**Directions for this task:** Exact reproduction is required for the lines below starting at the line with "Hab´einen ganz schönen und glücklichen Tag!" and ending at the line with "берилген мүлктү ыйгарып", both included. No other lines, and no pictures.

Saved entries:
_ _ _ _ _

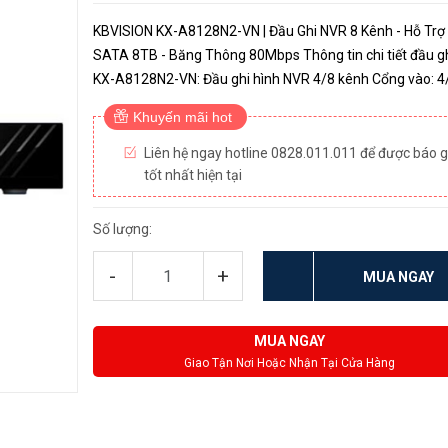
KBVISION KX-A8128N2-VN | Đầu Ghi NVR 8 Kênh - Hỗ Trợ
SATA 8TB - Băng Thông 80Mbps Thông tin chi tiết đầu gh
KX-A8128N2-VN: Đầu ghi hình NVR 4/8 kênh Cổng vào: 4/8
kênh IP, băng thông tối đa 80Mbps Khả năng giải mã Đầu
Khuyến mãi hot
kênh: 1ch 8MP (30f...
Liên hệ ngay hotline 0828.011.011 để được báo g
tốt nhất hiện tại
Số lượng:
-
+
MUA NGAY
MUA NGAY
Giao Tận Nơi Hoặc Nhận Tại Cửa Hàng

_ _ _ _ _

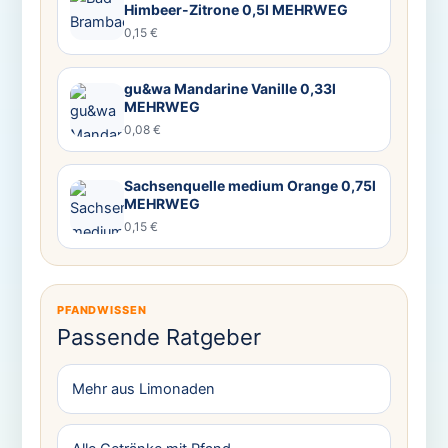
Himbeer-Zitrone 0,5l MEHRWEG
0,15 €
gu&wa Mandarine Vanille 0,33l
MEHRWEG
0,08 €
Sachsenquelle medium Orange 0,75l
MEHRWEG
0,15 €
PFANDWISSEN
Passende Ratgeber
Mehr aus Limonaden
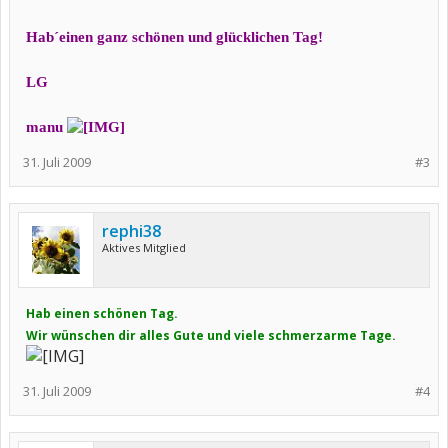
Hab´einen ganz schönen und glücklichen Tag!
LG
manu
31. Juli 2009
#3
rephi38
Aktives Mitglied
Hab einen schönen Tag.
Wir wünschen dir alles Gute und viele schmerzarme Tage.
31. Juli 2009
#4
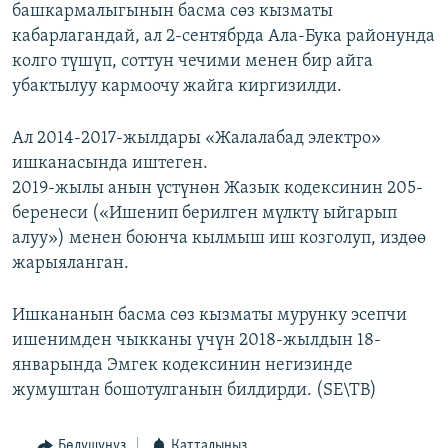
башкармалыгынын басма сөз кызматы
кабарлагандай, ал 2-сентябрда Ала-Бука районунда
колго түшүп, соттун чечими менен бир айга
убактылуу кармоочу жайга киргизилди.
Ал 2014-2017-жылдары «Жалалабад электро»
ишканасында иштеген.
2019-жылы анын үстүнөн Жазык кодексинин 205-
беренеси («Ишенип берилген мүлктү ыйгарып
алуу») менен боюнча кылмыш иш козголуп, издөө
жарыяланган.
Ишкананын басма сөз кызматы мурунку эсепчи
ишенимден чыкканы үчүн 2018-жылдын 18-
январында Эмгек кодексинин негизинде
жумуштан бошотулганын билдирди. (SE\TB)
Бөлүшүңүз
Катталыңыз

_ _ _ _ _

**Exercise answer:**
Hab´einen ganz schönen und glücklichen Tag!
LG
manu
31. Juli 2009
#3
rephi38
Aktives Mitglied
Hab einen schönen Tag.
Wir wünschen dir alles Gute und viele schmerzarme Tage.
31. Juli 2009
#4
башкармалыгынын басма сөз кызматы
кабарлагандай, ал 2-сентябрда Ала-Бука районунда
колго түшүп, соттун чечими менен бир айга
убактылуу кармоочу жайга киргизилди.
Ал 2014-2017-жылдары «Жалалабад электро»
ишканасында иштеген.
2019-жылы анын үстүнөн Жазык кодексинин 205-
беренеси («Ишенип берилген мүлктү ыйгарып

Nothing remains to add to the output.